O novo documentário da diretora Lucia Murat, Hora do Recreio, chega aos cinemas brasileiros no dia 12 de março, mas sua trajetória começou antes mesmo da estreia oficial. O longa vem sendo exibido em uma série de sessões especiais voltadas principalmente para estudantes, professores e grupos culturais da rede pública do Rio de Janeiro, em encontros que unem cinema, educação e debate social.

A iniciativa faz parte de uma proposta que acompanha o próprio espírito do filme: aproximar a obra das pessoas que ajudaram a construir sua narrativa. Premiado com Menção Especial do Júri Jovem na mostra Generation 14plus do Festival Internacional de Cinema de Berlim, o documentário coloca jovens estudantes no centro da história e busca refletir sobre os desafios da educação pública brasileira a partir de suas próprias experiências.

Escrito, produzido e dirigido por Lucia Murat, o longa acompanha um grupo de estudantes que participa da montagem de uma peça teatral inspirada no clássico Clara dos Anjos, obra do escritor Lima Barreto. Durante o processo criativo, os jovens passam a discutir temas que fazem parte do seu cotidiano, como racismo, violência, desigualdade social e evasão escolar. O teatro, nesse contexto, se transforma em um espaço de expressão, reflexão e troca de experiências.

A proposta do documentário vai além de registrar ensaios ou bastidores artísticos. Ao longo da narrativa, o público acompanha como o contato com a arte abre caminhos para que esses estudantes falem sobre suas realidades e sobre o ambiente em que vivem. O resultado é um retrato sensível da juventude brasileira e de suas perspectivas sobre o futuro.

Para Lucia Murat, levar o filme de volta às escolas e comunidades que participaram da produção é uma etapa essencial do projeto. Segundo a diretora, a ideia sempre foi garantir que os estudantes — protagonistas da história — também pudessem assistir ao resultado final e participar das discussões geradas pelo documentário.

Por isso, antes mesmo da estreia comercial, o filme começou a circular em sessões especiais realizadas em cinemas da cidade. Muitas dessas exibições foram organizadas para alunos de escolas públicas, grupos culturais comunitários e professores da rede de ensino.
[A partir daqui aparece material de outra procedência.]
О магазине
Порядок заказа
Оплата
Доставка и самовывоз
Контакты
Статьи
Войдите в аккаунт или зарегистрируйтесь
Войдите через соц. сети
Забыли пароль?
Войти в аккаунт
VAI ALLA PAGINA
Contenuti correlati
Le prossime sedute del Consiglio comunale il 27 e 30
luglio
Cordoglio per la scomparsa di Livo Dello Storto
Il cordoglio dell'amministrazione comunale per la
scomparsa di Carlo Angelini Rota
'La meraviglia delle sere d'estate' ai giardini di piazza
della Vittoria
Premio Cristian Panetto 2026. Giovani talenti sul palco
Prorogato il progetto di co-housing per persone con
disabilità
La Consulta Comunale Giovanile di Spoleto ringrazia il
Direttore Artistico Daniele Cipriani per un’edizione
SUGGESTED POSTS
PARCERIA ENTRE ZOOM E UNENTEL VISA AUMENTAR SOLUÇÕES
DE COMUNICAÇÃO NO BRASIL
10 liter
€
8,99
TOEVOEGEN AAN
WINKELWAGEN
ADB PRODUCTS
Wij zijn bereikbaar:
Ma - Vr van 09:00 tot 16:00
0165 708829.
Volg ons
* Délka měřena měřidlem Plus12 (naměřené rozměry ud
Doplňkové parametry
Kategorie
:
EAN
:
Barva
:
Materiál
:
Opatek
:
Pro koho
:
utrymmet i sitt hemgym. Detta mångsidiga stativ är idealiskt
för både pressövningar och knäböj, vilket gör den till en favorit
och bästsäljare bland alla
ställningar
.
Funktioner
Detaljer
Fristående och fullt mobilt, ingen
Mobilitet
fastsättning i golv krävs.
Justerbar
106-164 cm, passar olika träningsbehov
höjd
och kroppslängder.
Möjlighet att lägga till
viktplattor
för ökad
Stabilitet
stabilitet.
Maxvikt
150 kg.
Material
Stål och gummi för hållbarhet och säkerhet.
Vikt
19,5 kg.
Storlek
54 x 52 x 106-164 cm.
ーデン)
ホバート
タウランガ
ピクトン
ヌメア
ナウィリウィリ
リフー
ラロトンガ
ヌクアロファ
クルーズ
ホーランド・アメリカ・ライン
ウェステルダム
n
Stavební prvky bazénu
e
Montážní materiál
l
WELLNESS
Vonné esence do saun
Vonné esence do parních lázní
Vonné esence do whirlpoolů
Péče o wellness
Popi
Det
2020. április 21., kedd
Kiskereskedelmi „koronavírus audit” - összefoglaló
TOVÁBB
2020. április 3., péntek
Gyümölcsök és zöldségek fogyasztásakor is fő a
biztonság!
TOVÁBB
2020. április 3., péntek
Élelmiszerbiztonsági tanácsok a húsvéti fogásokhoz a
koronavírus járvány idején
Entre os convidados estão jovens integrantes de importantes coletivos artísticos das comunidades cariocas, como o Nós do Morro, do Vidigal, o grupo VOZES!, formado por moradores do Pavão, Pavãozinho e Cantagalo, e o Instituto Arteiros, da Cidade de Deus. Muitos desses artistas participam diretamente do filme, o que torna as exibições ainda mais significativas para as comunidades envolvidas.

As primeiras sessões começaram no fim de fevereiro e reuniram estudantes e integrantes desses grupos em cinemas da cidade. Desde então, escolas de diferentes regiões do Rio vêm participando das exibições, que muitas vezes são seguidas por debates com educadores, pesquisadores e integrantes da equipe do filme.

Além das sessões voltadas aos estudantes, a programação também inclui encontros dedicados a professores da rede pública. A proposta é ampliar a discussão sobre o papel da arte e do audiovisual como ferramentas pedagógicas, além de estimular o diálogo sobre os desafios enfrentados pela educação no país.

Um dos momentos mais aguardados dessa agenda acontece no dia 13 de março, quando o cinema Estação NET Rio recebe uma sessão especial seguida de debate com a presença da diretora Lucia Murat e das professoras de cinema Consuelo Lins e Denise Lopes. O encontro será aberto ao público e pretende ampliar a reflexão sobre os temas abordados no filme.

O documentário também passou por São Paulo, onde foi exibido no Reserva Cultural em uma sessão especial acompanhada de debate. O encontro contou com a participação de convidados do meio cultural e acadêmico, incluindo a cineasta Tata Amaral e a atriz e diretora Roberta Estrela D’Alva, ampliando o diálogo sobre arte, educação e cinema brasileiro.

Depois da estreia, a circulação do filme continuará com novas exibições voltadas a escolas, universidades e cineclubes. Estão previstas sessões para estudantes da Universidade Federal Fluminense, que receberá o documentário em encontros organizados por professores e grupos de pesquisa ligados ao curso de cinema.

Antes mesmo de chegar ao circuito comercial, Hora do Recreio já construiu uma trajetória relevante em festivais internacionais e mostras dedicadas ao cinema documental e aos direitos humanos. Além de Berlim, o longa foi selecionado para eventos como o Festival É Tudo Verdade, o Cine a la Vista!, o Festival Biarritz Amérique Latine, o Job Film Days, o Filmfest Osnabrück e o Nuremberg International Human Rights Film Festival.